→ **Task material**
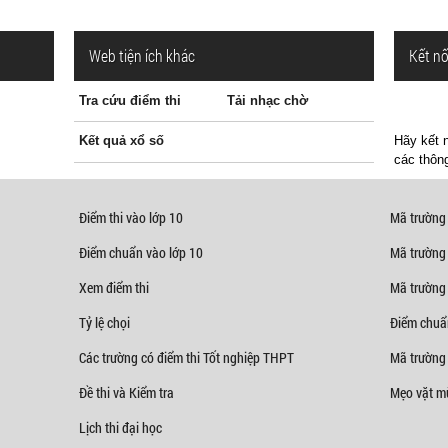
Web tiện ích khác
Kết nố
Tra cứu điểm thi
Tải nhạc chờ
Kết quả xổ số
Hãy kết n
các thông
Điểm thi vào lớp 10
Mã trường
Điểm chuẩn vào lớp 10
Mã trường
Xem điểm thi
Mã trường
Tỷ lệ chọi
Điểm chuẩ
Các trường có điểm thi Tốt nghiệp THPT
Mã trường 
Đề thi và Kiểm tra
Mẹo vặt mù
Lịch thi đại học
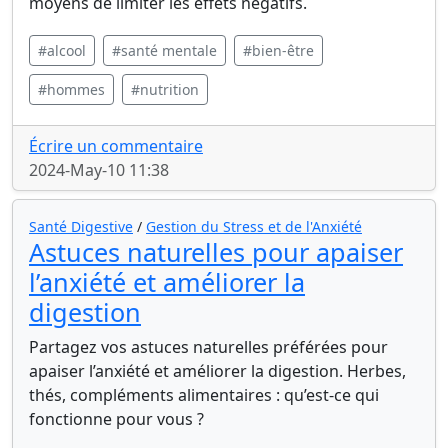
moyens de limiter les effets négatifs.
#alcool
#santé mentale
#bien-être
#hommes
#nutrition
Écrire un commentaire
2024-May-10 11:38
Santé Digestive
/
Gestion du Stress et de l'Anxiété
Astuces naturelles pour apaiser
l’anxiété et améliorer la
digestion
Partagez vos astuces naturelles préférées pour
apaiser l’anxiété et améliorer la digestion. Herbes,
thés, compléments alimentaires : qu’est-ce qui
fonctionne pour vous ?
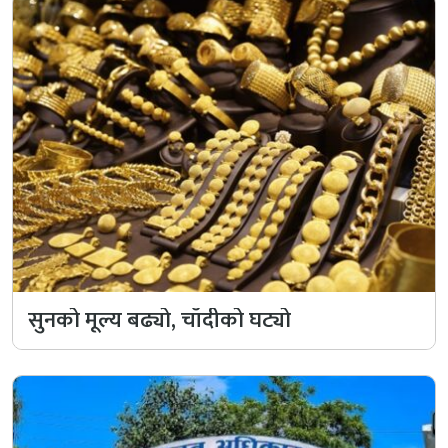
सुनको मूल्य बढ्यो, चाँदीको घट्यो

→ **Required work**
Read the entries and select each line where the word "améliorer" is found.

→ **Task solution**
l’anxiété et améliorer la
apaiser l’anxiété et améliorer la digestion. Herbes,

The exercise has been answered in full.